Working from home – the pros and cons

by 15 May 2007

Q. I am considering working from home, and would like to present this to my employer giving a balanced view of the pros and cons. From the experiences of your candidates and clients, what information can you provide me?

A. There is definitely increasing pressure these days for employers to offer the option of working from home. Overall, it is not as popular as we had expected it would become by now.

More employers are building these practices into their infrastructures although you are right to consider the pros and cons. There are advantages and disadvantages for both parties. For instance, in the case of employees, the advantages are fairly obvious in creating work life balance and dictating your own hours of work.

The disadvantages are perhaps more subtle, and have become clearer over time. Not all employees actually respond well to working at home: you may miss the motivation and team ethos of an office based job. This isolation can have a really detrimental effect if there is a significant creative element in the role, or currency with other projects. Another problem is that you may end up working longer hours. Finally, training or picking things up from colleagues and mentoring are taken for granted and missed when working remotely.

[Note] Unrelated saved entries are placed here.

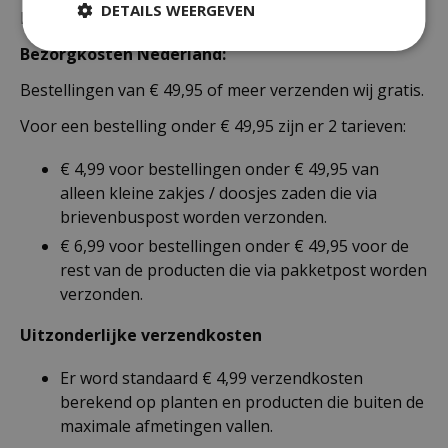
DETAILS WEERGEVEN
Nederland als België.
Bezorgkosten Nederland:
Bestellingen van € 49,95 of meer verzenden wij gratis.
Voor een bestelling onder € 49,95 zijn er 2 tarieven:
€ 4,99 voor bestellingen onder € 49,95 van
alleen kleine zakjes / doosjes zaden die via
brievenbuspost worden verzonden.
€ 6,99 voor bestellingen onder € 49,95 voor de
rest van de producten die via pakketpost worden
verzonden.
Uitzonderlijke verzendkosten
Er word standaard € 4,99 verzendkosten
berekend op planten en producten die buiten de
maximale afmetingen vallen.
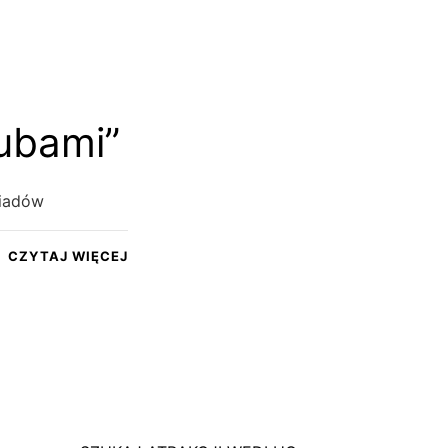
ubami”
siadów
CZYTAJ WIĘCEJ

There are also a number of advantages for employers. Pressure on space and facilities has increased. The cost of housing an employee can be prohibitive and working from home is one way past this problem. Other issues include accommodating mothers returning to work. As we all know, childcare is expensive and it can be difficult for some mothers to justify returning to work given the cost of care. By offering telecommuting, employers can retain the knowledge and intellectual property held by these employees and utilise their talent productively, increasing loyalty and reducing staff turnover.

Disadvantages include the cost of set up which may be prohibitive. Not everyone has a PC at home that is sufficient to do the work required, so the employer may need to invest in equipment. Does the employer want that equipment off the premises? If the employee is sick or on leave it is redundant and cannot be used by another employee. How would documents be printed?

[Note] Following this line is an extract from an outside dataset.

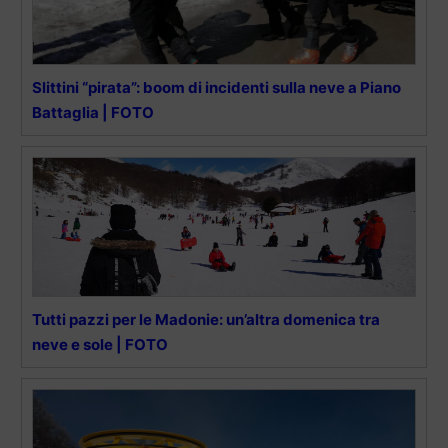
Slittini “pirata”: boom di incidenti sulla neve a Piano
Battaglia | FOTO
Tutti pazzi per le Madonie: un’altra domenica tra
neve e sole | FOTO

There are also fairly major security issues to consider if network access is needed. Although firewalls are becoming more sophisticated, such protection is needed at every point of entry into a network to truly guard against computer fraud, and that level of security is not cheap to implement.

It should also be highlighted to your employer that they have a duty of care to ensure that your workplace is safe. If you are to work from home, they may want to undertake an OHS workplace inspection to ensure your safety.

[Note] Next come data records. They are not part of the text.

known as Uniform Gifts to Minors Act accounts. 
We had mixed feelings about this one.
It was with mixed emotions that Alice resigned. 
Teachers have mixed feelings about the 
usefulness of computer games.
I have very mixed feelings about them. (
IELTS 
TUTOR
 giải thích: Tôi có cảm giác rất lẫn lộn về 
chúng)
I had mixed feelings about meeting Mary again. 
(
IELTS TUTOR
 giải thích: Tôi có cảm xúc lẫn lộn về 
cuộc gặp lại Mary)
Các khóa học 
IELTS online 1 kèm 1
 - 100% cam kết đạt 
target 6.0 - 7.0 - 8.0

Considering the emphasis on company culture these days, the less tangible disadvantage is that companies rely on employees to drive and impart the culture of the operation and this is potentially lost when an employee is offsite. These issues can be overcome, but it is a case of making sure all the bases are covered and the best solutions are developed for your particular requirements.

The major issues that need to be considered by employers before implementing this kind of structure are:

• Tasks are picked carefully.

• Pick the people carefully. Go for those individuals you know will be able to be self-sufficient and manage themselves well.

• Try to evaluate all the risks and measure them up against the benefits. Trial it as a pilot with one or two employees before you get the whole company involved.